Productivity Expectations Rise the Most for Nation's Largest Companies

The latest Productivity Confidence Index (PCI) results are now available. Overall, the PCI rose in the third quarter of 2009, from 20.3 to 22.1, indicating increasingly optimistic expectations for productivity in the coming months. The larger the company, the more expectations improved; organizations with 10,000 or more employees saw the largest growth in workforce productivity expectations, increasing from 18.0 to 30.9.

Overall, 62.0% of respondents expect productivity to rise in the coming six months, compared to only 53% in last quarter's PCI. The increase in productivity expectations aligns with the Bureau of Labor Statistics Second Quarter report on Productivity and Costs, which revealed a 6.3% productivity increase in the business sector, the largest since 2003.

i4cp's PCI is based on the degree to which companies believe employee productivity will rise, fall, or stay the same over the next six months. The scale runs from -100, which indicates that a company expects productivity to decrease to a very significant extent in the next six months, to 100, which indicates that a company expects productivity to increase to a very significant extent in the next six months.

In addition to measuring workforce productivity expectations by organization size, the PCI is segmented by job level and market performance. High-performing organizations had a score of 40.9, up from 37.7 last quarter.
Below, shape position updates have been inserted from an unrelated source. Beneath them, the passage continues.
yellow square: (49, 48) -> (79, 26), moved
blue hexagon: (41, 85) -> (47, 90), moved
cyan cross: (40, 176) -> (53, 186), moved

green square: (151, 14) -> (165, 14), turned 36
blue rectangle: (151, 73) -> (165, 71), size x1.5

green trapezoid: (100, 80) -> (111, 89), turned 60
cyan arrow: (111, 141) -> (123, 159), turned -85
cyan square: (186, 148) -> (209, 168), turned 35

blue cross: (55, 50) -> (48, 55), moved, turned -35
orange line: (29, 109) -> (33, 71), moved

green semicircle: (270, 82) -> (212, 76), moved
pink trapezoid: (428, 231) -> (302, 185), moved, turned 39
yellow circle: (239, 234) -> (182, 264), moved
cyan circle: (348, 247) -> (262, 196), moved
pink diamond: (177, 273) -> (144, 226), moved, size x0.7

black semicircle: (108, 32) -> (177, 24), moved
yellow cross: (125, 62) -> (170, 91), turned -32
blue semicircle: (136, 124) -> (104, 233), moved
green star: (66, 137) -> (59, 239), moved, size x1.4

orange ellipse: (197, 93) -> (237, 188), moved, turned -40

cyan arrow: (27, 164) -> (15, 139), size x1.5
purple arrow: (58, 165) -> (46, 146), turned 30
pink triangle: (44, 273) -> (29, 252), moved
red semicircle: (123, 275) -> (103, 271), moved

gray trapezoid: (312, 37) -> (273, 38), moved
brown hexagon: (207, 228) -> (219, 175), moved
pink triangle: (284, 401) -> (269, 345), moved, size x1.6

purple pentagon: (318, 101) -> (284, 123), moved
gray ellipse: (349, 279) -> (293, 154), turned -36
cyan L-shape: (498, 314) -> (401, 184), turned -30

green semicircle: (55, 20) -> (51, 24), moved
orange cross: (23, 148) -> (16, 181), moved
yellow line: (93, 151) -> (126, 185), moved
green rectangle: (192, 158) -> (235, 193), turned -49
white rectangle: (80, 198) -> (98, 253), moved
Low-performing organizations' expectations increased from -7.7 to 0.9. The news wasn't all positive, though. Executive-level expectations dropped slightly, from 30.6 to 29.7, although expectations of supervisors, managers and directors increased from 16.6 to 18.6.

"The notable increase among non-executive managers relates to improvements in work processes and quality efforts. Those were the two most common factors attributed to a rise in productivity, with strong leadership being another significant element," explains Mark Vickers, i4cp's VP of research. "Interestingly, among high-performing organizations, better leadership was the number-one reason productivity was expected to rise, tied with a redesign of work processes."